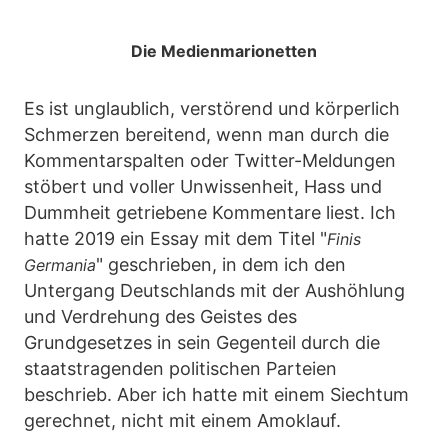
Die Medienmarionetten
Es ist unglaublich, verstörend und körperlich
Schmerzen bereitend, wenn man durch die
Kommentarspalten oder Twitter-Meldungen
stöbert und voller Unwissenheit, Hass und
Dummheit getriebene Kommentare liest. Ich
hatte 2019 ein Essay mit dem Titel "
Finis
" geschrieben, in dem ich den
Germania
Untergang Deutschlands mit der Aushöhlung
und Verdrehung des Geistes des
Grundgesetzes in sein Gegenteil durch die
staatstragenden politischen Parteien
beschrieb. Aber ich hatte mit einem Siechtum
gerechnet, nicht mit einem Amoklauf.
★ ★ ★
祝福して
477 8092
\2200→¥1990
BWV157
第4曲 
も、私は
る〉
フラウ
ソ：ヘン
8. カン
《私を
★ ★ ★
• ASSIGNED TASK:
Set down exactly the lines of the data above, beginning with the line that has "Die Medienmarionetten" and ending with the line that has "gerechnet, nicht mit einem Amoklauf.", and no others.

• ANSWER SECTION:
Die Medienmarionetten
Es ist unglaublich, verstörend und körperlich
Schmerzen bereitend, wenn man durch die
Kommentarspalten oder Twitter-Meldungen
stöbert und voller Unwissenheit, Hass und
Dummheit getriebene Kommentare liest. Ich
hatte 2019 ein Essay mit dem Titel "
Finis
" geschrieben, in dem ich den
Germania
Untergang Deutschlands mit der Aushöhlung
und Verdrehung des Geistes des
Grundgesetzes in sein Gegenteil durch die
staatstragenden politischen Parteien
beschrieb. Aber ich hatte mit einem Siechtum
gerechnet, nicht mit einem Amoklauf.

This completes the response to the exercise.